According to a recent article in InsuranceNewsNet, The Life Mortality Improvement Subgroup of the Society of Actuaries’ (SoA) Mortality and Longevity Oversight Advisory Council (MLOAC) is seeking to switch from general population data to insured population data as an input into its mortality modelling effort.
The reason cited in the article is because, despite the similarities in the data at age cohorts lower than 80, “insured population mortality improvement sharply drops” after that.
A change in approach by an actuarial body is hardly new; as the understanding of mortality evolves, as must the models. Indeed, the UK’s Continuous Mortality Investigation made the most significant changes to its model in many years just this year, the result of a lengthy feedback process among participants. Pension schemes and insurers in Britain all use the CMI model as a fundamental input into their own approaches.
But, if the SoA does make the change, how much of an impact will this have on life expectancy (LE) forecasts in the life settlement market?
Little, because of the approach that some in the space already take.
“Many life settlement LE providers already rely heavily on their own proprietary, insured-population tables tailored to the life settlement cohort. They are not likely to change underwriting practices because of any changes to the general population mortality tables,” said Liam Bodemeaid, Actuarial Consultant at Actuarial Risk Management (ARM).
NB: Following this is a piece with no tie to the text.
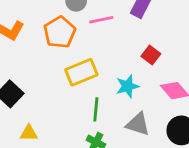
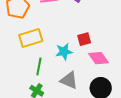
red square: (151, 55) -> (84, 39), moved, turned 32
The life settlement cohort is, in the grand scheme of insured populations, small. In 2023, 3,181 transactions closed the secondary market, compared with 9.5 million new life insurance policies issues in the USA in the same year.
That is not comparing apples to apples, as the latter includes all age cohorts. But still, it illustrates the small size of the life settlement market when compared to the overall space. Additionally, mortality nuances permeate the life settlement group which are a root cause of the aforementioned tailored approach that some life expectancy providers take – with a notable trend emerging.
“There are important distinctions between the general and life settlement populations. Life settlement insureds tend to come from higher socio-economic groups, they are typically wealthier, more educated, and have greater access to quality healthcare,” said Bodemeaid.
“And the longevity gap between high and low-income groups has only widened in recent years, with evidence suggesting improved mortality outcomes among life settlement cohorts.”
The nature of underwriting insureds in the life settlement market – in the sense that life expectancy predictions are very specific to the individual – also means that comorbidities have a significant impact on any given insured’s projection. According to Bodemeaid, this reinforces a reason why a LE provider in the market is likely to be influenced less by a change in a broader dataset.
“In life settlements, mortality must be assessed on an impairment-specific basis. Medical advancements progress unevenly; some impairments see breakthrough treatments sooner than others. So, applying blanket adjustments risks introducing distortions into underwriting,” he said.
There is another reason why life expectancy data for the life settlement cohort differs from the general population. In primary life insurance, selection occurs after policy issuance when insureds need to prove they are of an acceptable health at underwriting. This means that mortality is lower for an insured who recently took out a policy compared to someone else of the same gender, age and smoking status who took out their policy several years beforehand, generally. Not so in life settlements.
“The inverse is true in life settlements, in that insureds generally need to prove impairment to receive their settlement amounts. Therefore, the structure of the mortality tables between these two population subsets needs to be inherently different and is another reason why LE underwriters use bespoke life settlement mortality tables to underwrite on the secondary and tertiary markets,” said Bodemeaid.
But despite the comparatively smaller cohort of insureds that the life settlement market deals with, one interesting thought experiment could be in whether pension plan sponsors and life insurers could use the data that the life settlement market has to tweak their mortality modelling even further.
That is because the life settlement market is regularly underwriting American Seniors, whereas the life insurance industry is not. And not every policy that comes to market is purchased by an investor or warehouser, so LE underwriters have much more data than the 3,000 or so policies that are sold on the secondary market each year – especially since these insureds are re-underwritten as and when their policies transact in the tertiary life settlement market.
Still, if there was to be a ‘mortality table’ for the life settlement market specifically, it could well show additional gains over the coming years thanks to a list of emerging trends.
AI-driven medical innovation – the acceleration of drug discovery, diagnosis, and personalised treatment pathways – is just one. The targeting of the biology of ageing and the increasing take-up of weight loss and metabolic drugs are two others.
“The life settlement population, by virtue of wealth and education, has more access to cutting-edge diagnostics, and generally follows more proactive and preventive health regimes. And as sequencing costs drop and datasets grow, therapies tailored to an individual’s genetic profile will become increasingly common and high-net-worth individuals are more likely to benefit early from this next wave of healthcare personalisation,” said Bodemeaid.
“While these developments may not change actuarial assumptions overnight, they reinforce the need for underwriting frameworks to evolve with the times. They also present a long-term risk to mortality assumptions, particularly in life settlement portfolios with an older, affluent, and health-engaged insured base.”